**Activity:**
Run through the records and show each line that includes the string "Động".

(Saved entries)
★ ★ ★ ★

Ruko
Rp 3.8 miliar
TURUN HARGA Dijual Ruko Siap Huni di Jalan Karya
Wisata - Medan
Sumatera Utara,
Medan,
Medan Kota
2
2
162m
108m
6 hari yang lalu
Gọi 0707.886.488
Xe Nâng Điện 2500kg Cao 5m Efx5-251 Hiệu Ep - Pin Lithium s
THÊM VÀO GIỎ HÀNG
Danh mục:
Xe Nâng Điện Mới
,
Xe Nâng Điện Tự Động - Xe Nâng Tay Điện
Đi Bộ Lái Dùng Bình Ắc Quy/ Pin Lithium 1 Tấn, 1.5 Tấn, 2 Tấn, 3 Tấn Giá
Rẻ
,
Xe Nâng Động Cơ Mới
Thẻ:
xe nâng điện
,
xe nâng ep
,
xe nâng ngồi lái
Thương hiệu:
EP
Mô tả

★ ★ ★ ★

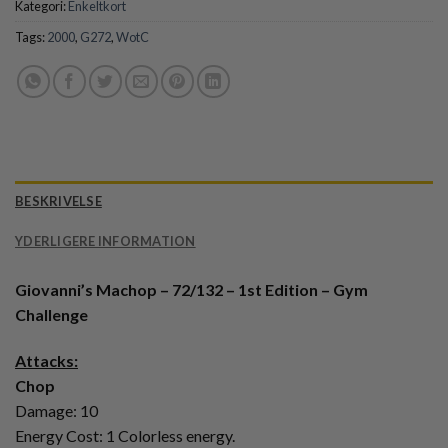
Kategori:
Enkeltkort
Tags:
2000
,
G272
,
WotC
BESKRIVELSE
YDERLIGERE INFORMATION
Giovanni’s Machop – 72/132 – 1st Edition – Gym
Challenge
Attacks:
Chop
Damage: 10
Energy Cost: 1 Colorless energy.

★ ★ ★ ★

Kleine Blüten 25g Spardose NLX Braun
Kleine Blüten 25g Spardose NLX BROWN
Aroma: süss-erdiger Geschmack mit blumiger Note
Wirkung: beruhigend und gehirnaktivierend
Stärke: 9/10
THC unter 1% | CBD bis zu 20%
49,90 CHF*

★ ★ ★ ★

**Exercise response:**
Xe Nâng Điện Tự Động - Xe Nâng Tay Điện
Xe Nâng Động Cơ Mới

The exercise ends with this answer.